[Exercise aim] Exact copies of the lines from the start of the records through the line with "Task: Click on the June 2015" are what the answer must hold; pictures are not part of it.

== Segment start ==

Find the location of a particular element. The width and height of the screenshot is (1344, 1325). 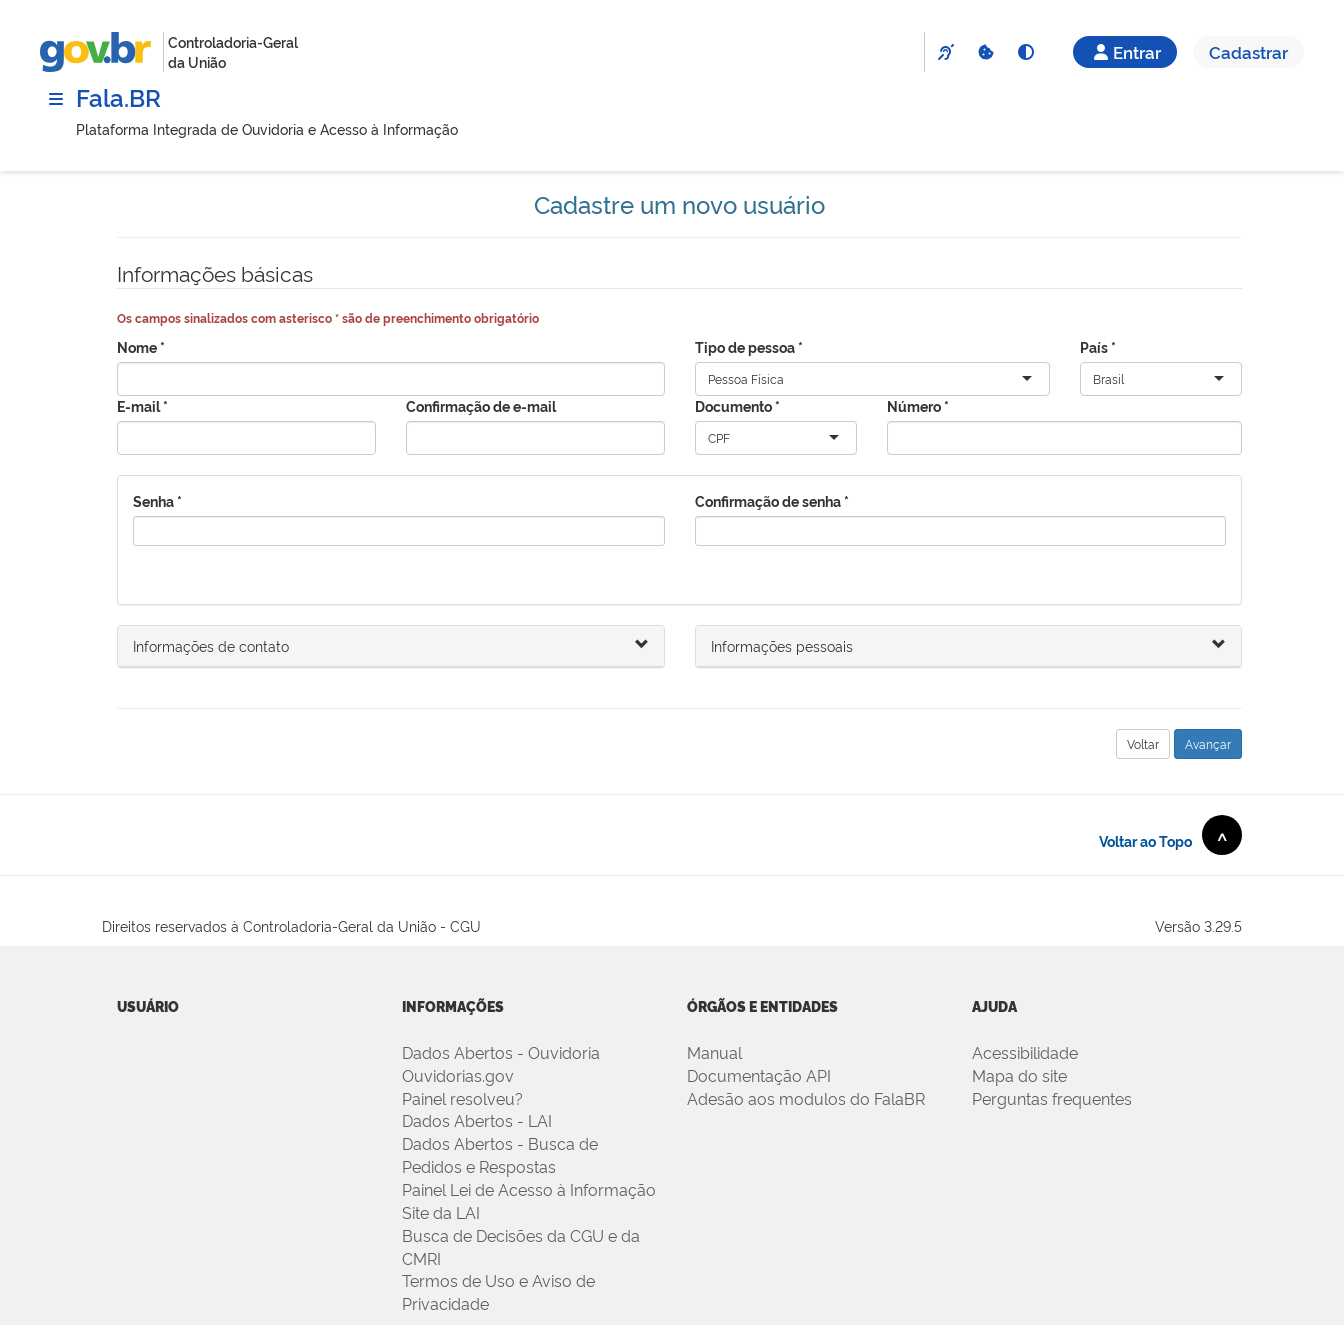

Senha * is located at coordinates (157, 500).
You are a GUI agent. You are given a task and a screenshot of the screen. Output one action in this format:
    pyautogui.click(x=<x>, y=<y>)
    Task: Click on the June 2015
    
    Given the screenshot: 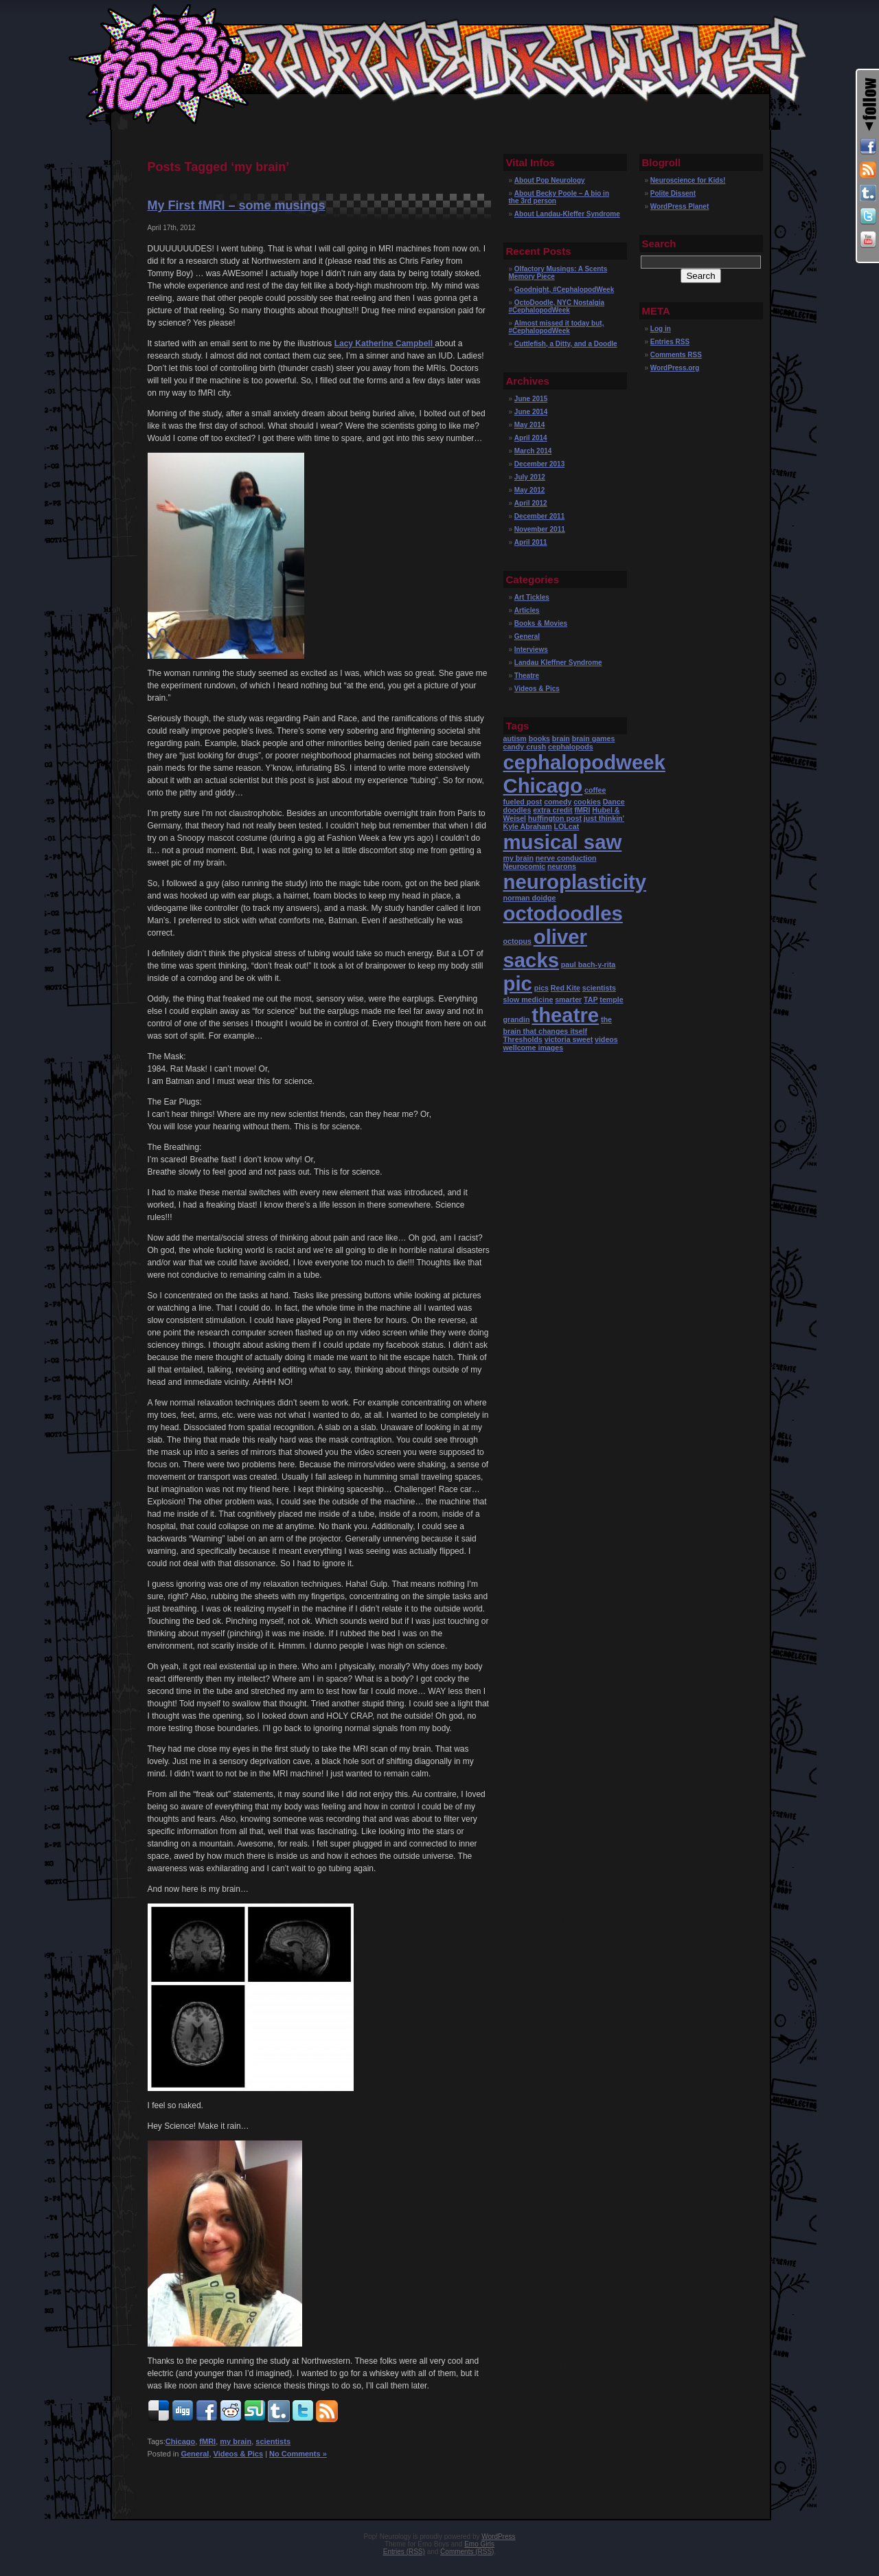 What is the action you would take?
    pyautogui.click(x=530, y=399)
    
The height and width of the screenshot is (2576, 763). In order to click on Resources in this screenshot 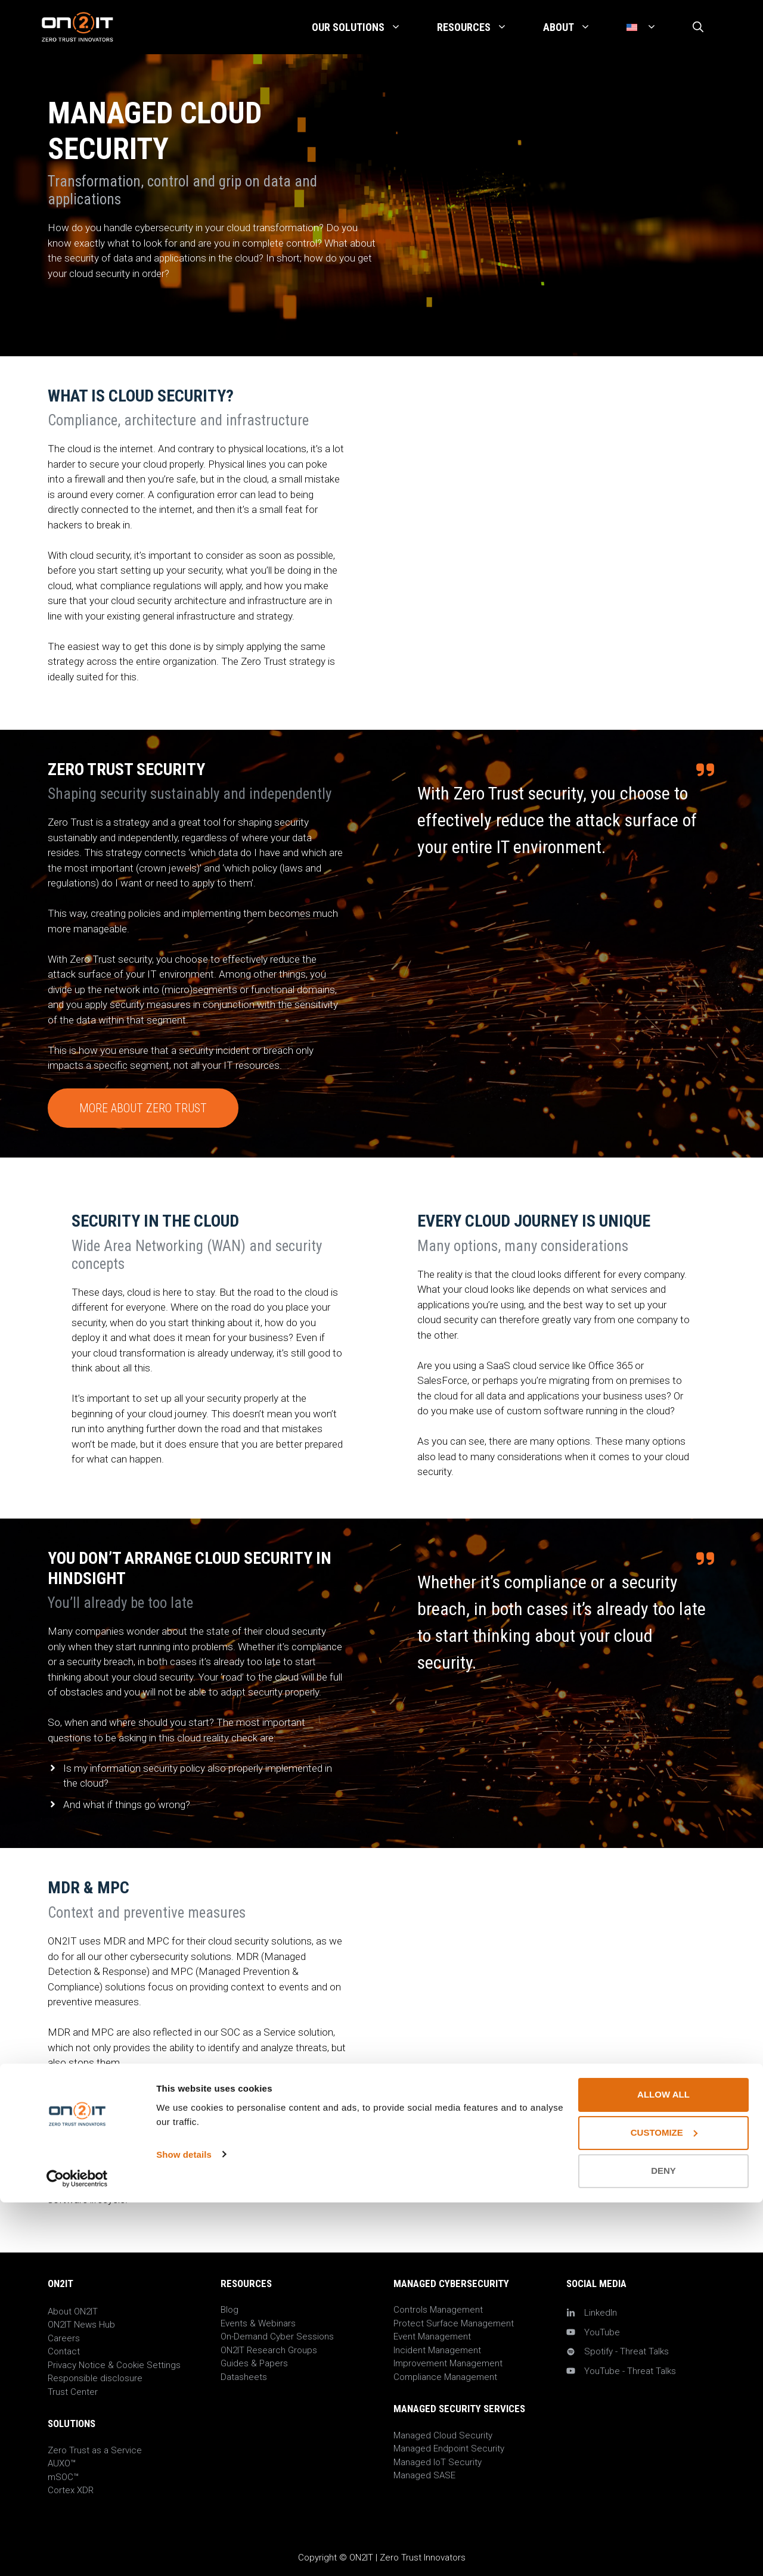, I will do `click(481, 27)`.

== Segment end ==

[Output]
Find the location of a particular element. The width and height of the screenshot is (1344, 1325). 

Senha * is located at coordinates (157, 500).
You are a GUI agent. You are given a task and a screenshot of the screen. Output one action in this format:
    pyautogui.click(x=<x>, y=<y>)
    Task: Click on the June 2015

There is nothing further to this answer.